> [Problem statement]
Reproduce the data below word for word, setting aside any picture it holds.

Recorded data
╔══

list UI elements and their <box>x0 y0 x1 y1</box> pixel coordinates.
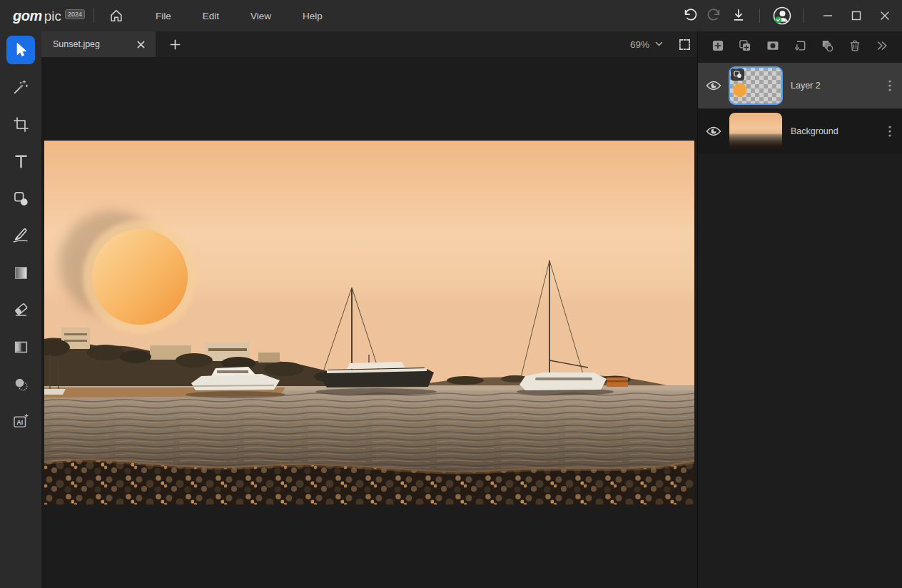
trash-icon <box>848 39 862 53</box>
new-tab-icon <box>170 39 181 50</box>
download-button[interactable] <box>726 4 751 28</box>
fit-screen-icon <box>679 39 691 51</box>
undo-icon <box>682 8 698 24</box>
title-bar: gom pic 2024 File Edit View Help <box>0 0 902 31</box>
collapse-panel-button[interactable] <box>872 36 892 56</box>
merge-layers-icon <box>820 39 834 53</box>
delete-layer-button[interactable] <box>845 36 865 56</box>
new-tab-button[interactable] <box>164 34 186 55</box>
tab-title: Sunset.jpeg <box>53 39 133 49</box>
duplicate-layer-icon <box>738 39 752 53</box>
menu-edit[interactable]: Edit <box>191 5 230 27</box>
layer-options-button[interactable] <box>878 80 902 91</box>
maximize-icon <box>849 9 863 23</box>
layer-row-background[interactable]: Background <box>698 108 902 154</box>
magic-wand-icon <box>11 78 30 96</box>
fit-screen-button[interactable] <box>674 34 694 54</box>
layer-visibility-toggle[interactable] <box>698 80 729 91</box>
svg-text:AI: AI <box>16 419 23 426</box>
zoom-value: 69% <box>630 39 649 50</box>
canvas-workspace[interactable] <box>41 57 697 588</box>
layers-toolbar <box>698 31 902 60</box>
layers-list: Layer 2 Background <box>698 63 902 154</box>
layer-mask-icon <box>766 39 780 53</box>
download-icon <box>731 8 746 24</box>
undo-button[interactable] <box>678 4 702 28</box>
layer-visibility-toggle[interactable] <box>698 126 729 137</box>
sunset-photo <box>44 141 694 505</box>
divider <box>759 9 760 23</box>
logo-year-badge: 2024 <box>65 9 85 19</box>
select-tool-button[interactable] <box>6 36 35 64</box>
merge-layers-button[interactable] <box>817 36 837 56</box>
titlebar-right-group <box>678 0 902 31</box>
tab-close-button[interactable] <box>133 36 148 52</box>
cursor-arrow-icon <box>11 41 30 59</box>
image-canvas[interactable] <box>44 141 694 505</box>
layer-name: Background <box>791 126 878 136</box>
shape-icon <box>12 190 30 208</box>
ai-text-icon: AI <box>11 412 30 430</box>
kebab-menu-icon <box>888 80 891 91</box>
gradient-tool-button[interactable] <box>6 258 35 287</box>
crop-icon <box>12 116 30 133</box>
divider <box>93 9 94 23</box>
add-layer-icon <box>711 39 725 53</box>
blend-circles-icon <box>12 375 30 393</box>
layer-row-layer-2[interactable]: Layer 2 <box>698 63 902 108</box>
profile-button[interactable] <box>770 4 794 28</box>
minimize-button[interactable] <box>814 0 842 31</box>
close-icon <box>878 9 892 23</box>
shape-tool-button[interactable] <box>6 184 35 213</box>
home-button[interactable] <box>104 4 128 28</box>
layer-thumbnail[interactable] <box>729 67 782 104</box>
divider <box>803 9 804 23</box>
text-tool-button[interactable] <box>6 147 35 176</box>
split-adjust-tool-button[interactable] <box>6 333 35 361</box>
magic-wand-tool-button[interactable] <box>6 73 35 101</box>
shape-badge-icon <box>734 71 742 78</box>
chevron-down-icon <box>655 41 663 47</box>
redo-icon <box>706 8 722 24</box>
duplicate-layer-button[interactable] <box>735 36 755 56</box>
kebab-menu-icon <box>888 126 891 137</box>
layer-mask-button[interactable] <box>763 36 783 56</box>
logo-text-light: pic <box>44 9 61 24</box>
minimize-icon <box>821 9 835 23</box>
menu-help[interactable]: Help <box>291 5 334 27</box>
eye-icon <box>706 80 721 91</box>
transform-layer-button[interactable] <box>790 36 810 56</box>
close-tab-icon <box>136 40 146 49</box>
tool-sidebar: AI <box>0 31 41 588</box>
add-layer-button[interactable] <box>708 36 728 56</box>
menu-bar: File Edit View Help <box>144 5 343 27</box>
layers-panel: Layer 2 Background <box>697 31 902 588</box>
crop-tool-button[interactable] <box>6 110 35 138</box>
layer-options-button[interactable] <box>878 126 902 137</box>
layer-thumbnail[interactable] <box>729 113 782 150</box>
layer-name: Layer 2 <box>791 81 878 91</box>
profile-avatar-icon <box>772 6 792 26</box>
close-button[interactable] <box>871 0 899 31</box>
maximize-button[interactable] <box>842 0 871 31</box>
transform-layer-icon <box>793 39 807 53</box>
brush-tool-button[interactable] <box>6 221 35 250</box>
menu-file[interactable]: File <box>144 5 183 27</box>
tab-bar: Sunset.jpeg 69% <box>41 31 697 57</box>
eraser-tool-button[interactable] <box>6 295 35 324</box>
ai-text-tool-button[interactable]: AI <box>6 407 35 435</box>
color-blend-tool-button[interactable] <box>6 370 35 398</box>
home-icon <box>108 8 124 24</box>
split-square-icon <box>12 338 30 356</box>
menu-view[interactable]: View <box>239 5 283 27</box>
double-chevron-right-icon <box>876 40 888 51</box>
gradient-icon <box>12 264 30 282</box>
zoom-control[interactable]: 69% <box>630 39 663 50</box>
tab-sunset-jpeg[interactable]: Sunset.jpeg <box>41 31 156 57</box>
app-logo: gom pic 2024 <box>13 8 85 24</box>
shape-layer-badge <box>731 69 744 81</box>
redo-button[interactable] <box>702 4 726 28</box>
text-icon <box>12 153 30 171</box>
eye-icon <box>706 126 721 137</box>
eraser-icon <box>12 301 30 319</box>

╚══

> [Written response]
list UI elements and their <box>x0 y0 x1 y1</box> pixel coordinates.
trash-icon <box>848 39 862 53</box>
new-tab-icon <box>170 39 181 50</box>
download-button[interactable] <box>726 4 751 28</box>
fit-screen-icon <box>679 39 691 51</box>
undo-icon <box>682 8 698 24</box>
title-bar: gom pic 2024 File Edit View Help <box>0 0 902 31</box>
collapse-panel-button[interactable] <box>872 36 892 56</box>
merge-layers-icon <box>820 39 834 53</box>
delete-layer-button[interactable] <box>845 36 865 56</box>
new-tab-button[interactable] <box>164 34 186 55</box>
tab-title: Sunset.jpeg <box>53 39 133 49</box>
duplicate-layer-icon <box>738 39 752 53</box>
menu-edit[interactable]: Edit <box>191 5 230 27</box>
layer-options-button[interactable] <box>878 80 902 91</box>
maximize-icon <box>849 9 863 23</box>
layer-row-background[interactable]: Background <box>698 108 902 154</box>
magic-wand-icon <box>11 78 30 96</box>
fit-screen-button[interactable] <box>674 34 694 54</box>
layer-visibility-toggle[interactable] <box>698 80 729 91</box>
svg-text:AI: AI <box>16 419 23 426</box>
zoom-value: 69% <box>630 39 649 50</box>
canvas-workspace[interactable] <box>41 57 697 588</box>
layers-toolbar <box>698 31 902 60</box>
layers-list: Layer 2 Background <box>698 63 902 154</box>
layer-mask-icon <box>766 39 780 53</box>
download-icon <box>731 8 746 24</box>
undo-button[interactable] <box>678 4 702 28</box>
layer-visibility-toggle[interactable] <box>698 126 729 137</box>
sunset-photo <box>44 141 694 505</box>
divider <box>759 9 760 23</box>
logo-year-badge: 2024 <box>65 9 85 19</box>
select-tool-button[interactable] <box>6 36 35 64</box>
merge-layers-button[interactable] <box>817 36 837 56</box>
titlebar-right-group <box>678 0 902 31</box>
tab-close-button[interactable] <box>133 36 148 52</box>
cursor-arrow-icon <box>11 41 30 59</box>
image-canvas[interactable] <box>44 141 694 505</box>
layer-name: Background <box>791 126 878 136</box>
shape-icon <box>12 190 30 208</box>
ai-text-icon: AI <box>11 412 30 430</box>
kebab-menu-icon <box>888 80 891 91</box>
gradient-tool-button[interactable] <box>6 258 35 287</box>
crop-icon <box>12 116 30 133</box>
divider <box>93 9 94 23</box>
add-layer-icon <box>711 39 725 53</box>
blend-circles-icon <box>12 375 30 393</box>
layer-row-layer-2[interactable]: Layer 2 <box>698 63 902 108</box>
profile-button[interactable] <box>770 4 794 28</box>
minimize-button[interactable] <box>814 0 842 31</box>
close-icon <box>878 9 892 23</box>
shape-tool-button[interactable] <box>6 184 35 213</box>
home-button[interactable] <box>104 4 128 28</box>
layer-thumbnail[interactable] <box>729 67 782 104</box>
divider <box>803 9 804 23</box>
text-tool-button[interactable] <box>6 147 35 176</box>
split-adjust-tool-button[interactable] <box>6 333 35 361</box>
magic-wand-tool-button[interactable] <box>6 73 35 101</box>
shape-badge-icon <box>734 71 742 78</box>
chevron-down-icon <box>655 41 663 47</box>
redo-icon <box>706 8 722 24</box>
duplicate-layer-button[interactable] <box>735 36 755 56</box>
kebab-menu-icon <box>888 126 891 137</box>
layer-mask-button[interactable] <box>763 36 783 56</box>
logo-text-light: pic <box>44 9 61 24</box>
minimize-icon <box>821 9 835 23</box>
menu-help[interactable]: Help <box>291 5 334 27</box>
eye-icon <box>706 80 721 91</box>
transform-layer-button[interactable] <box>790 36 810 56</box>
close-tab-icon <box>136 40 146 49</box>
tool-sidebar: AI <box>0 31 41 588</box>
add-layer-button[interactable] <box>708 36 728 56</box>
menu-bar: File Edit View Help <box>144 5 343 27</box>
layers-panel: Layer 2 Background <box>697 31 902 588</box>
crop-tool-button[interactable] <box>6 110 35 138</box>
layer-options-button[interactable] <box>878 126 902 137</box>
layer-thumbnail[interactable] <box>729 113 782 150</box>
layer-name: Layer 2 <box>791 81 878 91</box>
profile-avatar-icon <box>772 6 792 26</box>
close-button[interactable] <box>871 0 899 31</box>
maximize-button[interactable] <box>842 0 871 31</box>
transform-layer-icon <box>793 39 807 53</box>
brush-tool-button[interactable] <box>6 221 35 250</box>
menu-file[interactable]: File <box>144 5 183 27</box>
tab-bar: Sunset.jpeg 69% <box>41 31 697 57</box>
eraser-tool-button[interactable] <box>6 295 35 324</box>
ai-text-tool-button[interactable]: AI <box>6 407 35 435</box>
color-blend-tool-button[interactable] <box>6 370 35 398</box>
home-icon <box>108 8 124 24</box>
split-square-icon <box>12 338 30 356</box>
menu-view[interactable]: View <box>239 5 283 27</box>
double-chevron-right-icon <box>876 40 888 51</box>
gradient-icon <box>12 264 30 282</box>
zoom-control[interactable]: 69% <box>630 39 663 50</box>
tab-sunset-jpeg[interactable]: Sunset.jpeg <box>41 31 156 57</box>
app-logo: gom pic 2024 <box>13 8 85 24</box>
shape-layer-badge <box>731 69 744 81</box>
redo-button[interactable] <box>702 4 726 28</box>
text-icon <box>12 153 30 171</box>
eye-icon <box>706 126 721 137</box>
eraser-icon <box>12 301 30 319</box>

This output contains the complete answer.